Mr. Pacioli in his famous text Summa de Arithmetica, Geometria, Proportione et Proportionalite described a double entry system which ensured that financial information was recorded efficiently and accurately (Weygandt & Kieso & Kimmel 5). The accounting profession proliferated during the 19th century due to emergence of large corporation when the industrial revolution took off. Accountants represented the intermediaries that took control of the financial information to ensure there was a separation between the ownership and managerial staff of a company.
The profession continued to evolve in the 20th century. The financial services industry became very dependent of the work of accountants. Investors depended on the external information in particular the financial statements of public companies to make buy and sell decisions. The level of sophistication and complexity of the profession took off with the start of the information age and subsequent internet age in the 1980’s and 90’s. The workload and level of responsibility of accountants increased.
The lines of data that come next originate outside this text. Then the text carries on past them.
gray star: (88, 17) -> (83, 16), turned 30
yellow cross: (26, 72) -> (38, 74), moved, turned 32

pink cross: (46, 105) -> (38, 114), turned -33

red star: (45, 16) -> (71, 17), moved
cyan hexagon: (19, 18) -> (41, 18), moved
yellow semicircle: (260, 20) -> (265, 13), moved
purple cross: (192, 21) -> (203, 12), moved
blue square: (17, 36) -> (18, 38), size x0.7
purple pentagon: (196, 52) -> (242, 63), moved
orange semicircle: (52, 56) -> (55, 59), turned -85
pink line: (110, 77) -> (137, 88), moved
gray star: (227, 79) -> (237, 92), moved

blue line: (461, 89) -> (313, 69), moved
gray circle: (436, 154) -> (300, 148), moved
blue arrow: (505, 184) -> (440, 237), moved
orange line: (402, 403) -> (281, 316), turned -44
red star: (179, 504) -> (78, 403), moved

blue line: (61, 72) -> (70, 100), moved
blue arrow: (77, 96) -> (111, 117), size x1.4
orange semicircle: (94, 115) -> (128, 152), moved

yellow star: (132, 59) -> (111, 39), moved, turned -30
Managers started to rely more on them for advice about operational issues. The accounting profession is self regulated and accountants are expected to comply by the highest levels of ethical standards in their every day work. The logic utilized in accounting work is based on the general accepted accounting principles (GAAP). These principles are established by the Financial Accounting Standards Board (FASB) and by the Security and Exchange Commission (SEC). The accounting profession in the 21st endured a series of bad events that hurt the credibility of all professionals that work in the industry.
At the beginning of the 21st century there were numerous accounting scandals in American corporation that hurt the accounting and financial industry. Some of these companies ended up going bankrupt due to fraudulent financial activity and illegal accounting practices such as cooking up the numbers.